# Traveling to Spain and Morocco



## travelplanner70 (Jun 19, 2009)

Can you tell me if I should plan to cover my hair when  I visit Morocco (day trip) this summer?  Also, what is appropriate attire to view the cathedrals and mosques?  I would like to avoid offending anyone, but I am sure it will be hot.  I had read that shorts and sleeveless shirts are not allowed.  thaks for the info.


----------



## beejaybeeohio (Jun 20, 2009)

*Been there*

You needn't cover your head in Morocco.  Tangiers is a cosmopolitan city and you will see a variety of cultures there. You won't be permitted in any mosque unless you are of the Islamic faith.
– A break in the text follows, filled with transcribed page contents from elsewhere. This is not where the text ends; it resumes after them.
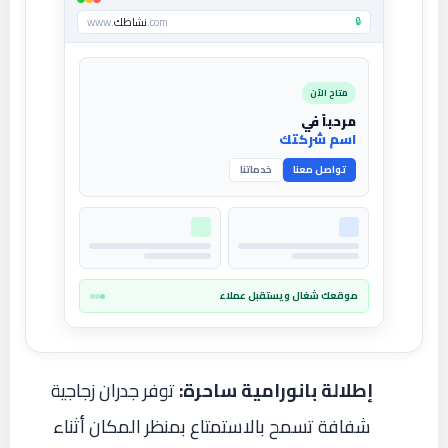
🔒
.com
نشاطك
www.
متاح الآن
مرحباً في
اسم شركتك
تواصل معنا
خدماتنا
موقعك شغال ويستقبل عملاء
إطلالة بانورامية ساحرة:
توفر جدران زجاجية
شفافة تسمح بالاستمتاع بمنظر المكان أثناء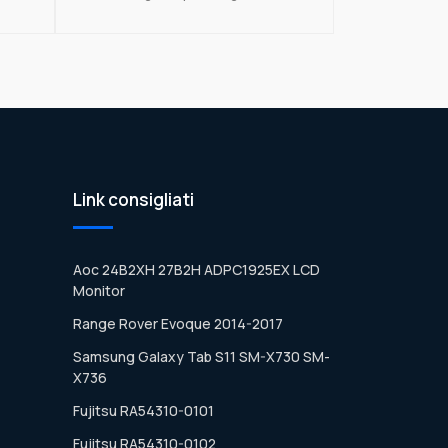
Link consigliati
Aoc 24B2XH 27B2H ADPC1925EX LCD
Monitor
Range Rover Evoque 2014-2017
Samsung Galaxy Tab S11 SM-X730 SM-
X736
Fujitsu RA54310-0101
Fujitsu RA54310-0102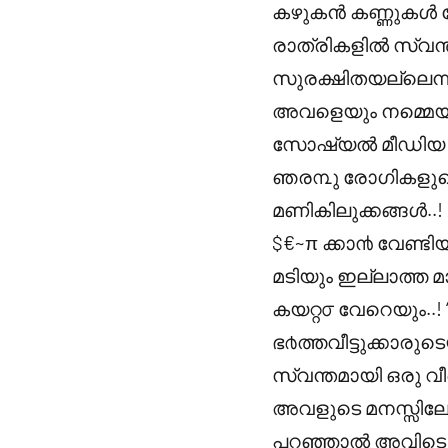
കഴുകൻ കണ്ണുകൾ വേറ
രാത്രികളിൽ സ്വ
സുരക്ഷിതയല്ലെന്
അവളെയും നമ്മെയും 
സോഷ്യൽ മീഡിയ ആ
ഞര൩ു രോഗികളുടെ
മണികിലുക്കങ്ങൾ..
$€~π ക്കാ൯ വേണ്ട
മടിയും ഇല്ലാത്ത മ
കയറ്റ൦ വേറെയും..! 
ഭ൪ത്തവീട്ടുക്കാര
സ്വന്തമായി ഒരു വീട
അവളുടെ മനസ്സിലേക
പറഞ്ഞാൽ അവിടെ ക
As far as churches and cathedrals in Spain, I personally would avoid shorts, but capris are fine.  Women need not cover their heads or shoulders, but it never hurts to have a scarf in your purse, just in case you encounter a religious site that requires more modesty.


----------



## Cathyb (Jun 20, 2009)

Also, many times the churches/mosques have extra robes, coverings for tourists to wear when they go in.  You will never forget Morocco -- it is just like it is portrayed in the old movies!  The streets are narrow, the cars big and beggars everywhere.


----------



## hibbeln (Jun 20, 2009)

Modest dress is called for in Morocco.....you could wear a teeny-tiny skirt and tank top if you'd like to, but trust me that you wouldn't want to attract that kind of attention.      As a tourist, you'll get enough attention anyway!

Capris for the ladies would be an excellent choice.  Or if you're comfortable in a knee length skirt that would be good, too.
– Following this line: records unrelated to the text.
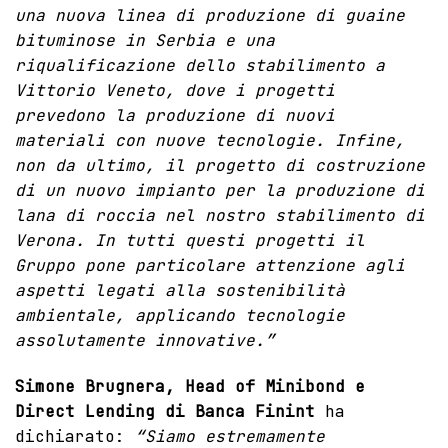
una nuova linea di produzione di guaine
bituminose in Serbia e una
riqualificazione dello stabilimento a
Vittorio Veneto, dove i progetti
prevedono la produzione di nuovi
materiali con nuove tecnologie. Infine,
non da ultimo, il progetto di costruzione
di un nuovo impianto per la produzione di
lana di roccia nel nostro stabilimento di
Verona. In tutti questi progetti il
Gruppo pone particolare attenzione agli
aspetti legati alla sostenibilità
ambientale, applicando tecnologie
assolutamente innovative.”
Simone Brugnera, Head of Minibond e
Direct Lending di Banca Finint
ha
dichiarato:
“Siamo estremamente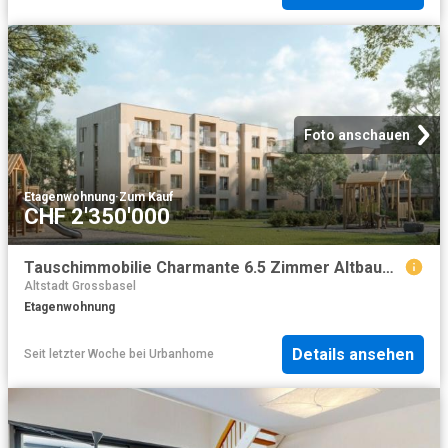
Foto anschauen
Etagenwohnung
·
Zum Kauf
CHF 2'350'000
Tauschimmobilie Charmante 6.5 Zimmer Altbauwohnung im Herzen von Basel
Altstadt Grossbasel
Etagenwohnung
Details ansehen
Seit letzter Woche
bei
Urbanhome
Having lived in north Africa in the past, I will vouch for the fact that when it's hot (and it will be in the summer) you are most comfortable wearing a loose fitting cotton shirt (like a button up shirt, not a t-shirt that clings) and loose fitting capris or loose skirt.  These allow any little breeze to cool you.  My brothers and fathers always wore light khaki pants (yep, long ones, keeping the sun off your legs actually made you feel cooler) and loose/light cotton shirts.  White and khaki and other light colors will reflect the heat better than darker colors.


----------



## ScoopKona (Jun 21, 2009)

travelplanner70 said:


> Can you tell me if I should plan to cover my hair when  I visit Morocco (day trip) this summer?  Also, what is appropriate attire to view the cathedrals and mosques?  I would like to avoid offending anyone, but I am sure it will be hot.  I had read that shorts and sleeveless shirts are not allowed.  thaks for the info.



You will actually be more comfortable (and less sunburnt) wearing very breathable, loose, "below the knee and elbow" clothing. I'm partial to the "Air Strip" line of clothes. I did all my wash in Morocco in hostel sinks, so the ability to dry fast was a big plus -- cotton never seems to dry.

You will have a better time in Morocco (I don't know your gender, but this works for everyone) if you: Dress modestly. Don't show knees or elbows. Don't look too rich, but don't look like one of hippies who is in Morocco for the drugs, either. 

I can't recommend good socks highly enough. Get your socks from a hiking supply store. Make sure they climb high up the calf -- modesty and less sunburn potential.

Finally, pack as light as you can, and put it all in a backpack that doesn't have a lot of straps and doo-dads to get caught up on things. Osprey's Transporter line is the best in my opinion for travelers. Get the smallest one that will hold all your stuff, plus all your purchases.

As for entering mosques, all must remove their shoes and women must wear some sort of headgear to enter (buy a scarf while you're there. That will work.) When I travel, I wear pricey Birkenstock hiking boots. They cost more than $250. So When I remove my shoes, they go in my bag. And not in the big pile at the front of the mosque. They won't be there for long. However, you will find the interior of most mosques to be rather plain. Sometimes they have great tile work on the inside, but usually it's just a big room. The beauty of a mosque is generally on the outside.

(Edit - I see Mohammed VI recently put the kibosh on tourists entering mosques (except the Hassan II mosque in Casablanca.) No big deal, you really aren't missing much.


----------



## Zac495 (Jun 21, 2009)

Check out my pictures for Morocco. I wore shorts (not short shorts!) and a sleeveless top and flip flops (But one of my flops broke! Luckily, my guide, Aziz, ran off and had it repaired!!)


----------



## travelplanner70 (Jun 21, 2009)

Thank you for all the advice.  

My 27 year-old son is wondering if he can wear shorts (they are slightly below-the-knee length cargo shorts) around Morocco and traveling around Spain (for example, going to the cathedral in Seville).

Thanks for the replies.


----------



## hibbeln (Jun 22, 2009)

In the main touristy areas where people come in from Spain, he will be fine in long (knee length) cargo shorts.  No tank top (he'll burn and be hotter and just look inappropriate) and a shirt-shirt will be more comfortable than a t-shirt.

While no one is likely to SAY anything to him, he will get treated a bit differently if he's not dressed appropriately.  If he's not going to be with a guide or tour, then he should make more of an effort to blend in with local dress so he doesn't have problems.   It would be like seeing someone walking through a grocery store here with a bikini on.  Is it necessarily wrong?  No, but it will sure get eyebrows up and heads shaking and eveyone will think "what an idiot!".

Cover the cleavage, cover the shoulders, cover the skin.  (Like has been said before, it makes more sense anyway in the sun and heat.....which is probably why the customs of dress evolved that way in the first place).


----------



## beejaybeeohio (Jun 22, 2009)

*Zip-offs*

I would recommend that your son get the cargo pants that can be changed into long shorts by zipping the legs off or maybe there are some that roll up that would work.

Europeans typically dress less informally than we do in the USofA.  Personally, I prefer to avoid being too conspicuous overseas, but that doesn't mean abandoning all of my personal tastes in clothes.


----------



## travelplanner70 (Jun 23, 2009)

Thank you.  I will pass that along.


----------